左サイドで持たれているときに長澤を高い位置に取らせる左偏りな5-3-2(4-4-2)にしました。(下図参考)。
選手の左右や並びの関係性は変わりますが、
プレビューで提案した理想に近いものでした。
なので、私としては好評価です。
(プレビュー下図2枚)。
大槻監督の意図としては、左サイドで圧力をかけて、アルヒラルが嫌がってCBを経由して反対サイドに変えようとしたら、長澤が先にポジションを取っているので、CB経由ではサイドを変えづらくなって同サイドで攻めるしかなく・・・という圧迫感を与える狙いだったと思います。

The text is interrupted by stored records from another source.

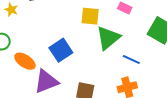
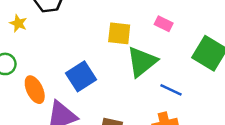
orange ellipse: (25, 61) -> (35, 90), turned 30

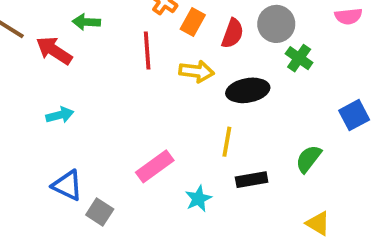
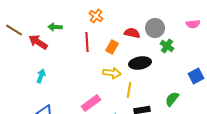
orange rectangle: (193, 22) -> (112, 47), moved
red semicircle: (233, 33) -> (132, 33), turned -98
yellow arrow: (197, 71) -> (112, 73), moved
cyan arrow: (60, 115) -> (41, 76), turned -56

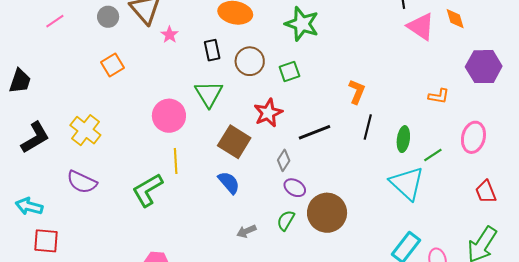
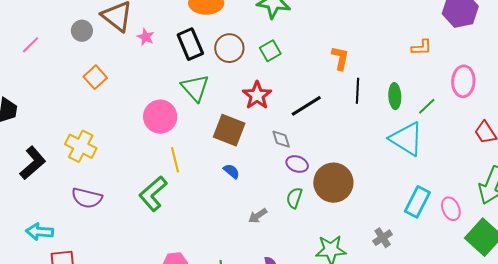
black rectangle: (212, 50) -> (190, 44), size x1.4
gray diamond: (284, 160) -> (281, 139), turned -40
blue semicircle: (229, 183) -> (231, 171), size x0.7

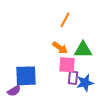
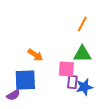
orange line: (65, 20) -> (82, 24), moved
orange arrow: (60, 48) -> (35, 55), moved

第1戦では、CB経由でサイドチェンジを度々を許したところから突破されたので、前姿勢でそこを先に防ぎたかったのだと思います。
正解かは分かりませんが、そのようなイメージができるという事は具体的な対策だと言えますし、結果としても大失敗の烙印を押される対策ではなかったと思います。
3分35秒のシーンです。
▶︎左サイドでボールを持たれています。
長澤のポジションは2トップ的。
ボールホルダーに規制をかけて前を向かせないようにしています。
▶︎下げてもらったボールに対して、興梠がプレス。
長澤はCB経由されないように自分がいることを認知させておきます。
▶︎チャンヒョンスは非常に危険度の高い真っ直ぐなパスを送ります。青木が奪えてもおかしくはないですが、規制をかけます。
▶︎前は向けないので横にパス。それに対しても、ファブリシオが寄せます。
▶︎圧迫感を感じたアルブライクはトラップが大きくなり、青木が奪って、アルブライクがファール。
同サイドのまま攻撃させて、次第に限定していって奪えれば最高でしたが、ファールでマイボールまで辿り着けたのは良かったと思います。第1戦からは考えられないです。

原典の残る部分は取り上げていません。